* EXERCISE OBJECTIVE:
This exercise asks for a copy of each line in the records below with the word "toggle" in it.

* DATA RECORDS:
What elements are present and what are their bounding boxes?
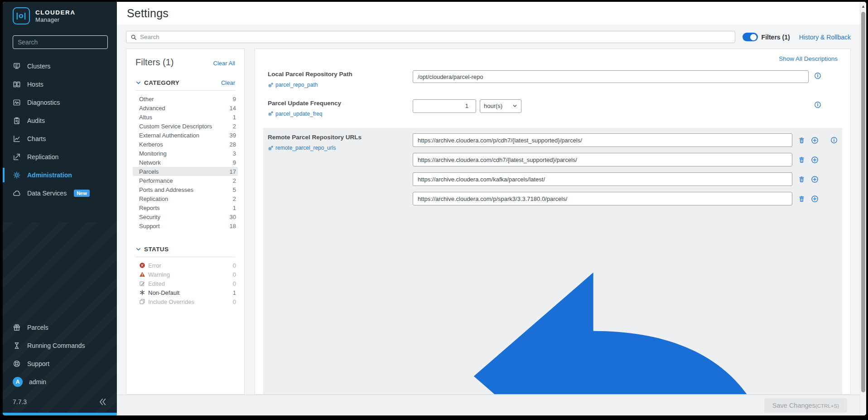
sidebar-item-running-commands[interactable]: Running Commands bbox=[3, 337, 117, 355]
status-section-title: STATUS bbox=[144, 246, 235, 253]
setting-info-column bbox=[809, 99, 838, 118]
filter-category-count: 17 bbox=[230, 168, 236, 175]
url-value-row bbox=[413, 172, 838, 186]
undo-icon[interactable] bbox=[413, 211, 838, 395]
filter-category-row[interactable]: Kerberos28 bbox=[133, 140, 238, 149]
category-clear-link[interactable]: Clear bbox=[221, 79, 235, 86]
property-link[interactable]: remote_parcel_repo_urls bbox=[268, 145, 336, 151]
filter-category-label: Support bbox=[139, 223, 230, 230]
history-rollback-link[interactable]: History & Rollback bbox=[799, 34, 851, 41]
filter-category-count: 14 bbox=[230, 105, 236, 112]
filter-category-row[interactable]: Custom Service Descriptors2 bbox=[133, 122, 238, 131]
filter-status-row[interactable]: Non-Default1 bbox=[133, 288, 238, 297]
scrollbar-thumb[interactable] bbox=[861, 12, 865, 392]
filter-status-label: Non-Default bbox=[148, 289, 233, 296]
sidebar-item-data-services[interactable]: Data ServicesNew bbox=[3, 184, 117, 202]
sidebar-item-label: Hosts bbox=[27, 81, 43, 88]
filter-category-label: Reports bbox=[139, 205, 233, 211]
filter-category-row[interactable]: External Authentication39 bbox=[133, 131, 238, 140]
filters-toggle[interactable] bbox=[743, 33, 758, 41]
filter-status-row[interactable]: Error0 bbox=[133, 261, 238, 270]
filter-category-label: Other bbox=[139, 96, 233, 103]
unit-select[interactable]: hour(s) bbox=[480, 99, 521, 113]
sidebar-item-label: Replication bbox=[27, 153, 58, 161]
filter-category-row[interactable]: Other9 bbox=[133, 94, 238, 103]
sidebar-item-hosts[interactable]: Hosts bbox=[3, 75, 117, 93]
settings-search-input[interactable] bbox=[140, 34, 731, 40]
filter-category-label: Parcels bbox=[139, 168, 230, 175]
filter-category-row[interactable]: Network9 bbox=[133, 158, 238, 167]
filter-category-row[interactable]: Altus1 bbox=[133, 112, 238, 122]
setting-info-column bbox=[809, 70, 838, 89]
filter-category-count: 3 bbox=[233, 150, 236, 157]
info-icon[interactable] bbox=[830, 137, 838, 144]
sidebar-item-admin[interactable]: Aadmin bbox=[3, 373, 117, 391]
url-input[interactable] bbox=[413, 172, 792, 186]
chevron-down-icon[interactable] bbox=[135, 246, 141, 252]
replication-icon bbox=[13, 153, 21, 161]
url-value-row bbox=[413, 192, 838, 205]
filter-status-row[interactable]: Include Overrides0 bbox=[133, 297, 238, 306]
save-changes-button[interactable]: Save Changes(CTRL+S) bbox=[764, 398, 847, 413]
page-scrollbar[interactable]: ▲ bbox=[860, 2, 866, 415]
collapse-sidebar-icon[interactable] bbox=[98, 397, 107, 406]
sidebar-search-input[interactable] bbox=[13, 35, 108, 49]
filter-category-row[interactable]: Replication2 bbox=[133, 194, 238, 203]
property-name: parcel_update_freq bbox=[275, 111, 322, 117]
filter-category-row[interactable]: Reports1 bbox=[133, 203, 238, 212]
filter-category-count: 30 bbox=[230, 214, 236, 220]
info-icon[interactable] bbox=[814, 101, 821, 108]
sidebar-item-diagnostics[interactable]: Diagnostics bbox=[3, 93, 117, 112]
settings-search bbox=[126, 31, 735, 43]
filter-category-row[interactable]: Support18 bbox=[133, 221, 238, 230]
filter-category-row[interactable]: Ports and Addresses5 bbox=[133, 185, 238, 194]
filter-category-row[interactable]: Performance2 bbox=[133, 176, 238, 185]
filters-toggle-label[interactable]: Filters (1) bbox=[762, 34, 790, 41]
filter-category-row[interactable]: Security30 bbox=[133, 212, 238, 221]
delete-icon[interactable] bbox=[798, 195, 805, 203]
setting-number-input[interactable] bbox=[413, 99, 476, 113]
page-title: Settings bbox=[127, 7, 169, 20]
filter-category-row[interactable]: Advanced14 bbox=[133, 103, 238, 112]
brand-subtitle: Manager bbox=[35, 16, 76, 23]
sidebar-item-label: Administration bbox=[27, 171, 72, 179]
filter-category-label: External Authentication bbox=[139, 132, 230, 139]
filter-status-row[interactable]: Warning0 bbox=[133, 270, 238, 279]
property-link[interactable]: parcel_repo_path bbox=[268, 82, 318, 88]
sidebar-item-clusters[interactable]: Clusters bbox=[3, 57, 117, 75]
info-icon[interactable] bbox=[814, 72, 821, 79]
filter-category-count: 39 bbox=[230, 132, 236, 139]
delete-icon[interactable] bbox=[798, 176, 805, 183]
scrollbar-up-arrow[interactable]: ▲ bbox=[860, 3, 866, 10]
filter-category-count: 1 bbox=[233, 114, 236, 121]
sidebar-item-administration[interactable]: Administration bbox=[3, 166, 117, 184]
settings-list: Show All Descriptions Local Parcel Repos… bbox=[255, 49, 851, 395]
delete-icon[interactable] bbox=[798, 156, 805, 164]
warning-icon bbox=[139, 271, 145, 278]
sidebar-item-audits[interactable]: Audits bbox=[3, 112, 117, 130]
filter-category-row[interactable]: Monitoring3 bbox=[133, 149, 238, 158]
filter-category-row[interactable]: Parcels17 bbox=[133, 167, 238, 176]
chevron-down-icon[interactable] bbox=[135, 80, 141, 86]
show-all-descriptions-link[interactable]: Show All Descriptions bbox=[779, 55, 838, 62]
property-link[interactable]: parcel_update_freq bbox=[268, 111, 322, 117]
clear-all-link[interactable]: Clear All bbox=[213, 60, 235, 67]
add-icon[interactable] bbox=[811, 137, 819, 144]
setting-row: Remote Parcel Repository URLsremote_parc… bbox=[268, 133, 838, 395]
setting-text-input[interactable] bbox=[413, 70, 809, 83]
sidebar-item-parcels[interactable]: Parcels bbox=[3, 318, 117, 337]
administration-icon bbox=[13, 171, 21, 179]
sidebar-item-replication[interactable]: Replication bbox=[3, 148, 117, 166]
add-icon[interactable] bbox=[811, 156, 819, 164]
url-input[interactable] bbox=[413, 192, 792, 205]
diagnostics-icon bbox=[13, 98, 21, 107]
url-input[interactable] bbox=[413, 133, 792, 147]
delete-icon[interactable] bbox=[798, 137, 805, 144]
setting-label-column: Remote Parcel Repository URLsremote_parc… bbox=[268, 133, 413, 395]
add-icon[interactable] bbox=[811, 176, 819, 183]
add-icon[interactable] bbox=[811, 195, 819, 203]
url-input[interactable] bbox=[413, 153, 792, 166]
filter-status-row[interactable]: Edited0 bbox=[133, 279, 238, 288]
sidebar-item-support[interactable]: Support bbox=[3, 355, 117, 373]
sidebar-item-charts[interactable]: Charts bbox=[3, 130, 117, 148]
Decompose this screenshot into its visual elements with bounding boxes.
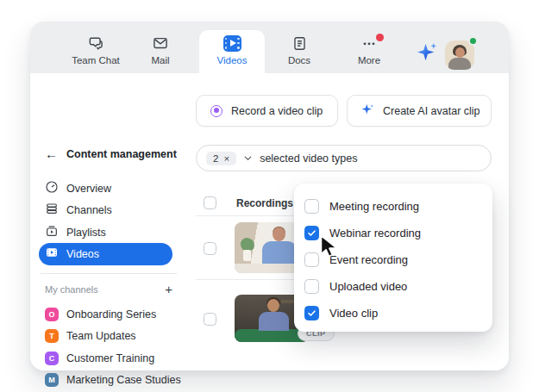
- chat-icon: [87, 34, 104, 52]
- tab-label: Docs: [288, 55, 310, 65]
- checkbox[interactable]: [304, 199, 319, 214]
- sidebar-item-videos[interactable]: Videos: [39, 243, 172, 265]
- channel-onboarding-series[interactable]: O Onboarding Series: [45, 308, 156, 321]
- back-arrow-icon[interactable]: ←: [45, 147, 58, 160]
- filter-text: selected video types: [260, 152, 357, 165]
- tab-label: More: [358, 55, 380, 65]
- app-window: Team Chat Mail Videos Docs More: [30, 22, 509, 370]
- channel-badge: M: [45, 373, 59, 387]
- tab-more[interactable]: More: [335, 34, 404, 65]
- sparkle-icon: [361, 103, 374, 119]
- gauge-icon: [45, 180, 59, 197]
- filter-count-chip: 2 ×: [206, 152, 236, 165]
- channel-customer-training[interactable]: C Customer Training: [45, 352, 154, 365]
- option-video-clip[interactable]: Video clip: [304, 303, 482, 322]
- checkbox[interactable]: [304, 279, 319, 294]
- sidebar-item-label: Videos: [66, 248, 99, 260]
- checkbox[interactable]: [304, 306, 319, 320]
- add-channel-button[interactable]: +: [165, 283, 172, 296]
- option-event-recording[interactable]: Event recording: [304, 250, 482, 269]
- online-status-dot: [468, 36, 478, 46]
- videos-icon: [45, 246, 59, 263]
- tab-label: Videos: [217, 55, 248, 65]
- row-checkbox[interactable]: [204, 313, 216, 326]
- my-channels-label: My channels: [45, 284, 98, 295]
- sidebar-item-label: Overview: [66, 183, 111, 195]
- table-header: Recordings: [236, 197, 293, 209]
- sidebar-divider: [41, 273, 177, 274]
- sidebar-item-label: Playlists: [66, 227, 106, 239]
- sidebar-item-label: Channels: [66, 204, 112, 216]
- row-checkbox[interactable]: [204, 242, 216, 255]
- page-title: Content management: [66, 148, 177, 160]
- more-icon: [360, 34, 378, 52]
- playlist-icon: [45, 224, 59, 241]
- select-all-checkbox[interactable]: [204, 196, 216, 209]
- checkbox[interactable]: [304, 226, 319, 240]
- tab-mail[interactable]: Mail: [126, 34, 195, 65]
- channel-label: Onboarding Series: [66, 308, 156, 320]
- tab-label: Mail: [151, 55, 169, 65]
- tab-label: Team Chat: [72, 55, 120, 65]
- notification-dot: [376, 34, 384, 41]
- sidebar-item-channels[interactable]: Channels: [39, 199, 172, 221]
- channel-marketing-case-studies[interactable]: M Marketing Case Studies: [45, 373, 181, 387]
- channel-badge: T: [45, 329, 59, 343]
- option-meeting-recording[interactable]: Meeting recording: [304, 196, 482, 215]
- stack-icon: [45, 202, 59, 219]
- channel-label: Team Updates: [66, 330, 136, 342]
- mail-icon: [152, 34, 169, 52]
- videos-icon: [223, 34, 241, 52]
- sidebar-item-overview[interactable]: Overview: [39, 177, 172, 200]
- clear-filter-icon[interactable]: ×: [223, 153, 229, 164]
- tab-videos[interactable]: Videos: [197, 34, 266, 65]
- option-uploaded-video[interactable]: Uploaded video: [304, 277, 482, 296]
- top-tab-bar: Team Chat Mail Videos Docs More: [30, 22, 509, 73]
- channel-label: Marketing Case Studies: [66, 374, 181, 386]
- tab-team-chat[interactable]: Team Chat: [61, 34, 130, 65]
- channel-badge: O: [45, 308, 59, 321]
- channel-label: Customer Training: [66, 352, 154, 364]
- docs-icon: [291, 34, 308, 52]
- filter-count: 2: [213, 153, 218, 164]
- channel-badge: C: [45, 352, 59, 365]
- create-ai-avatar-clip-button[interactable]: Create AI avatar clip: [347, 95, 492, 127]
- video-type-filter[interactable]: 2 × selected video types: [196, 145, 492, 171]
- chevron-down-icon: [243, 151, 253, 166]
- video-type-dropdown: Meeting recording Webinar recording Even…: [294, 184, 492, 332]
- sidebar-item-playlists[interactable]: Playlists: [39, 221, 172, 244]
- record-video-clip-button[interactable]: Record a video clip: [196, 95, 338, 127]
- tab-docs[interactable]: Docs: [265, 34, 334, 65]
- checkbox[interactable]: [304, 252, 319, 267]
- record-icon: [210, 105, 222, 117]
- option-webinar-recording[interactable]: Webinar recording: [304, 223, 482, 242]
- channel-team-updates[interactable]: T Team Updates: [45, 329, 136, 343]
- ai-companion-icon[interactable]: [416, 40, 439, 67]
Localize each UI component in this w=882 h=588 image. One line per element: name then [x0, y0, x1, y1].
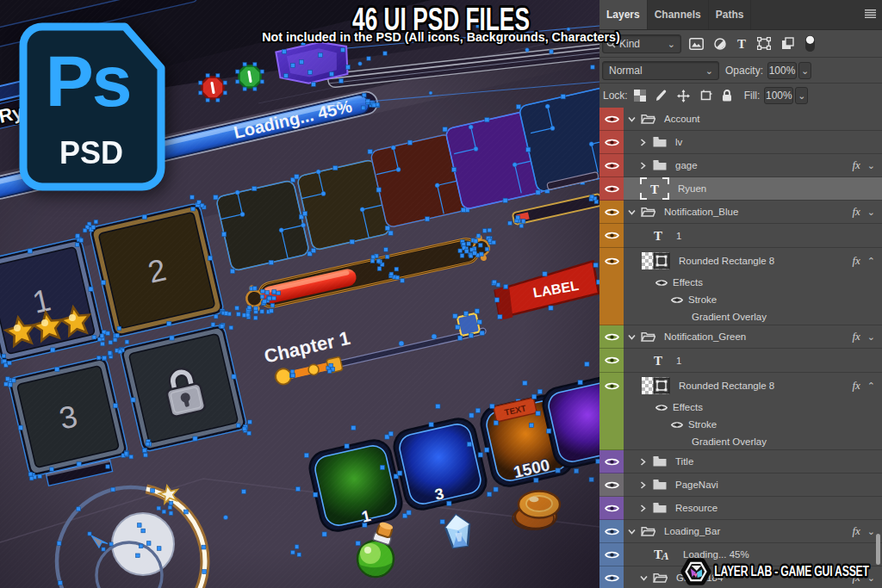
- svg-text:T: T: [650, 183, 659, 196]
- svg-text:A: A: [661, 549, 669, 560]
- svg-text:PSD: PSD: [59, 135, 123, 170]
- svg-text:LAYER LAB - GAME GUI ASSET: LAYER LAB - GAME GUI ASSET: [714, 563, 869, 579]
- svg-text:Not included in the PSD (All i: Not included in the PSD (All icons, Back…: [262, 30, 620, 45]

* SOLUTION TO THIS TASK:
filters-toggle[interactable] bbox=[743, 33, 758, 41]
filters-toggle-label[interactable]: Filters (1) bbox=[762, 34, 790, 41]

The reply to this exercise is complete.